南島文化と生態の惨禍への予言を表現する物語。地球の生態が崩壊する近未来に、陸地は無数の小さな島と都市国家が形成されていた。都市国家では各種族の人類が混在し、飛行や戦闘能力が大事な技能となっていた。動植物は重要な交渉の切り札となっていた。三つの章で構成される世界観は、製作中の動画作品の前日譚となっている。三人の女性の選択を通じ、生命の未来を考える。物語は繊細な音のデザイン、数多くの音楽が用いられ、映画のようなテイストとなっている。
「乳と蜜の土地」
漂流島「蜉蝣」をきっかけに、海上で密貿易をしていた魯本は神秘的な女性・莉莉と出会った。彼女は特別な闇取引を望んできた。目的地は悪名高い黒港。密輸品は彼女自身。黒港の下水道には秘密の温室があり、莉莉は髪の毛を利用してたくさんの種を持ち込んだのだった。
「開花を待つ時」
食糧不足に直面した城下。新しく紅土城の城主となった天野咲は、難しく危険な「迎蜂」の任務を行うため出発した。出発前、護衛隊の隊長が妊娠し、精神的に不安定なのを知る。途中、空賊の襲撃にも遭うが、父親の霊に見守られ、無事に任務を達成する。新しい命を諦めようとしていた隊長も子供を産む決心をする。
「彼女と島の歌」
海洋に漂うゴミは日増しに増え、海流もよどんでいた。漂流する島「蜉蝣」の新しい祭司は、目が見えず、耳の聞こえない痩せた小さな女の子だった。島民は僅かに残る浄土がもうすぐ朽ち果ててしまうのではと心配していた。祭司の少女・黎卡は精霊の世界に閉じ込められているため、精霊の声を島の人に伝えることができない。頭目が危機に陥った時、黎卡の能力がやっと覚醒した。

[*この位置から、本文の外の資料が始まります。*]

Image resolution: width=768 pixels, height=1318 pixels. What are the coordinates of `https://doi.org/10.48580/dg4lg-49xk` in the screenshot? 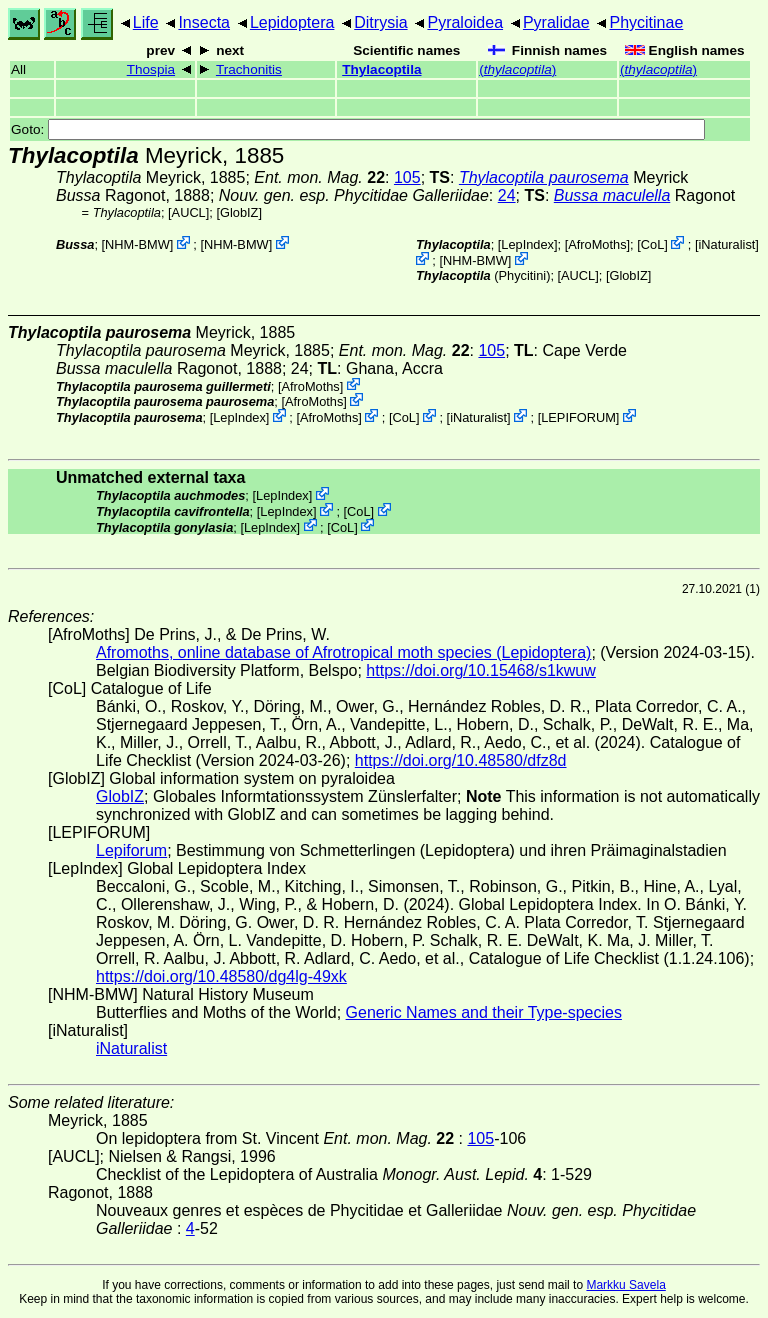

蜉蝣島の新しい祭祀。とても小柄で痩せている。聾唖者で、霊的能力を持つ。
亡くなった父親の跡を継ぎ、紅土城の城主となった。気性が激しく偏屈。心の中で父親を深く慕っている。
神秘的な女の子。種の密輸を行うため黒港へ行き、未来の夫となる魯本と出合う。護衛隊長のローラの母親。ローラと天野咲が一緒に育つのを見守る。